13.245 Fried Rice

Cycle 13 – Item 245

7 (Wed) September 2022

Fried Rice

3.0

by me

at home

-Changgok, Sujeong, Seongnam, Gyeonggi, Republic of Korea-

with the Family

To my original list of 6 key elements in making fried rice (see 12.229 Fried Rice), I’ve added a 7th element:

  1. Jasmine rice.  Fragrant perfume + fluffy texture.
  2. Cold rice.  In the absence of steam, the kernels don’t stick, making them easier to toss.
  3. Super high heat.  The heat singes the rice and imparts the smokiness of wok hei.
  4. Wok.  The round bottom and high sides facilitate stir-frying, which allows more air into the process.
  5. Scallions.  Provide garlicky aroma, while exuding little moisture.
  6. Salt.  Intensifies the natural flavors of the rice and scallions, as well as scrambled eggs and other components – as opposed to soy sauce or oyster sauce, which can overwhelm the flavor profile and make everything kinda wet and mushy.
  7. Peas.  No particular reason – not even an essential ingredient – just a strong personal preference.

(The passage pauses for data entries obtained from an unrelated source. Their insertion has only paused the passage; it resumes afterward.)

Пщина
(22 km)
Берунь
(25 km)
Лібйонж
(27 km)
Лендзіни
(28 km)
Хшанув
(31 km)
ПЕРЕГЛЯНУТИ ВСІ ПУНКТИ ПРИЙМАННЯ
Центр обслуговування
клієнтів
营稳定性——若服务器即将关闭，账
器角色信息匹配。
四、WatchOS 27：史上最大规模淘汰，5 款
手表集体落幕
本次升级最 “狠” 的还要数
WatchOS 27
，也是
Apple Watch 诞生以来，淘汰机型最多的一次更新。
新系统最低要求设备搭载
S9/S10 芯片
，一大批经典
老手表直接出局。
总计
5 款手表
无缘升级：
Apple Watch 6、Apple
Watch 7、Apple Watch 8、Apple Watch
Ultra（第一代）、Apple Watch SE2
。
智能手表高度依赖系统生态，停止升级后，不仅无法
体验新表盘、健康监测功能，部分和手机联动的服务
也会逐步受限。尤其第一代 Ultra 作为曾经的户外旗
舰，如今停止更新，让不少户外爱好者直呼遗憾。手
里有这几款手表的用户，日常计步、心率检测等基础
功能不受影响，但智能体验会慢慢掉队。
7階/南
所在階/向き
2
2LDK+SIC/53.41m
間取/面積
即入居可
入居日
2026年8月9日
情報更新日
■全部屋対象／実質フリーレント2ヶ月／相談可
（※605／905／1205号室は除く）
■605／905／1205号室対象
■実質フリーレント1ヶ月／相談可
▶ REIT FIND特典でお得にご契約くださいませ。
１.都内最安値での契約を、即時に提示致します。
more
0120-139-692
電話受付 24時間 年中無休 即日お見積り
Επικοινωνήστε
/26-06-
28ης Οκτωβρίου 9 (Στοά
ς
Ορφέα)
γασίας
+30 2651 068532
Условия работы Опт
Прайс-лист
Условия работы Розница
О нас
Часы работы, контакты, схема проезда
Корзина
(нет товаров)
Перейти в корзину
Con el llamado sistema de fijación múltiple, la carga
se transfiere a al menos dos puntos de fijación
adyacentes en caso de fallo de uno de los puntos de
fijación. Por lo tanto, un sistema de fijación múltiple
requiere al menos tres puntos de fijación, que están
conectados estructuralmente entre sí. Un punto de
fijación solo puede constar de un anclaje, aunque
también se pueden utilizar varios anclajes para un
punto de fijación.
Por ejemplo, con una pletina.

The absence of peas this time – I only had a handful, which I included in the mabo doufu – made me realize how much I like peas in fried rice.

Because the flavors are so inherently powerful, mabo doufu is better with plain steamed rice.

I also decided not to pre-coat the rice in egg yolk as last time (see 13.182 Egg Fried Rice), which worked fine but not really worth the hassle, and also I like little independent bits of scrambled egg.